Vendu comme le successeur des The Raid (avec lesquel il partage d’ailleurs l’acteur martial Yayan Ruhian), The Furious répond effectivement à ce cahier des charges de film de tatane dont les chorégraphies donnent dans le coup qui fait bien mal.
Pour une telle débauche de violence, nul besoin donc d’un scénario qui ne soit autre chose qu’un prétexte. Chez Gareth Evans on était sur le nettoyage d’une cité, puis d’un gang plus large dans le second film, ici on va directement au plus vil et on s’attaque à un réseau de pédo-prostitution. De quoi poser des enjeux clairs et on ne peut plus manichéens, suffisant pour que le spectateur soit bien heureux de voir les bad guys se faire démolir le tronche de la plus belle des manières. Mais si le scénario n’est qu’un vecteur pour dérouillées, il n’en oublie pas pour autant de créer une véritable connexion émotionnelle pour notre protagoniste muet et sa fille, leur alchimie fonctionnant à merveille dans l’intro et donnant d’autant plus l’envie au spectateur de voir les raclures criminelles morfler. Un point qui échappait au modèle gallo-indonésien, indisposé à susciter l’empathie pour quelque parti que ce soit autrement que par la douleur physique.
The Furious, en bon film d’arts martiaux, propose des combats au cordeau, où la caméra permet à chaque coup de véritablement porter, et à chaque déplacement de coûter à son auteur. Kenji Tanigaki donne dans la variété, que ce soit par le style de combat propre à chacun, les fluctuations dans le nombre d’adversaires en lice en même temps, ou la multiplication des champs de bataille bien distincts les uns des autres (mention spéciale à la conclusion de l’introduction, à l’arrière d’un camion).
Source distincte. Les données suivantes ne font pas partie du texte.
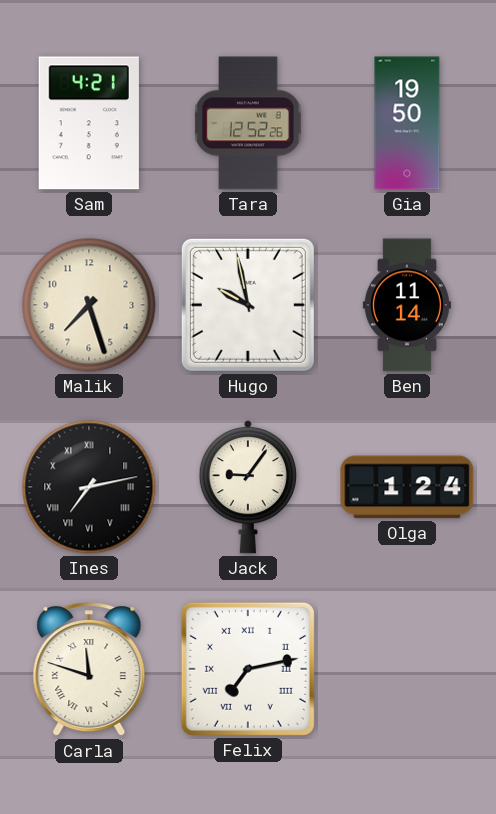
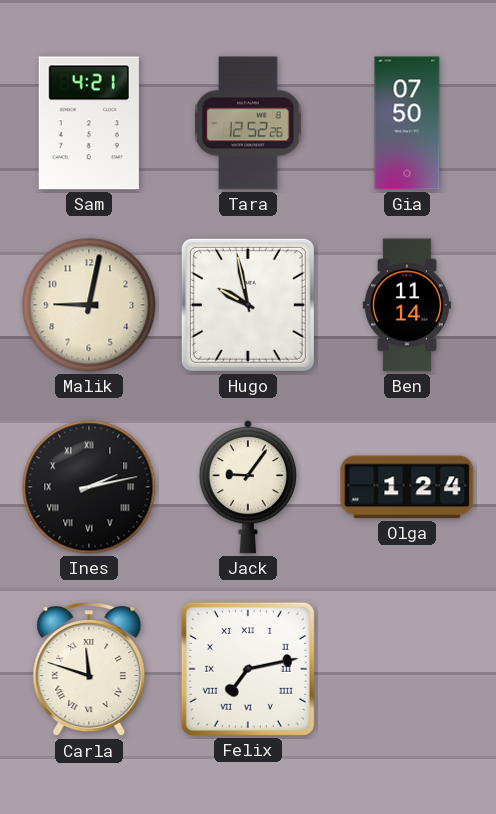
Gia: 19:50 -> 07:50
Malik: 7:27 -> 9:02
Ines: 7:13 -> 2:13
De quoi faire monter la sauce pendant une bonne heure et demie, avec toutes les réjouissances du ballet mis devant nos yeux (la grande nouveauté que j’ai ici repéré, ce sont ces déplacements d’un ennemi à l’autre en glissant sur le sol via appuis sur chevilles - difficile à décrire par des mots, évident une fois vu à l’écran).
Sauf que The Furious dure 1h53. Comme pour The Raid 2, on aurait pu amputer une bonne vingtaine de minutes du métrage pour éviter l'essoufflement (ici, on aurait bien fait abstraction de la scène de libération assez brouillonne). Mais cela relève du chipotage tant l'œuvre de Tanigaki est généreuse et déborde de séquences hallucinantes de créativité dans l’art de réparer les torts à la force des membres. Et c’est bien ce qu’on demande aux films de cet acabit qui sont plutôt rares dans leur extrémisme (récemment ne me vient que City of Darkness).
The Furious est dans le haut du panier, et je suis bien heureux de voir qu’il bénéficie d’une exploitation propre, en France comme à l’international, de quoi donner goût aux béotiens de la castagne asiatique, bien plus énervée que son ersatz hollywoodien : John Wick.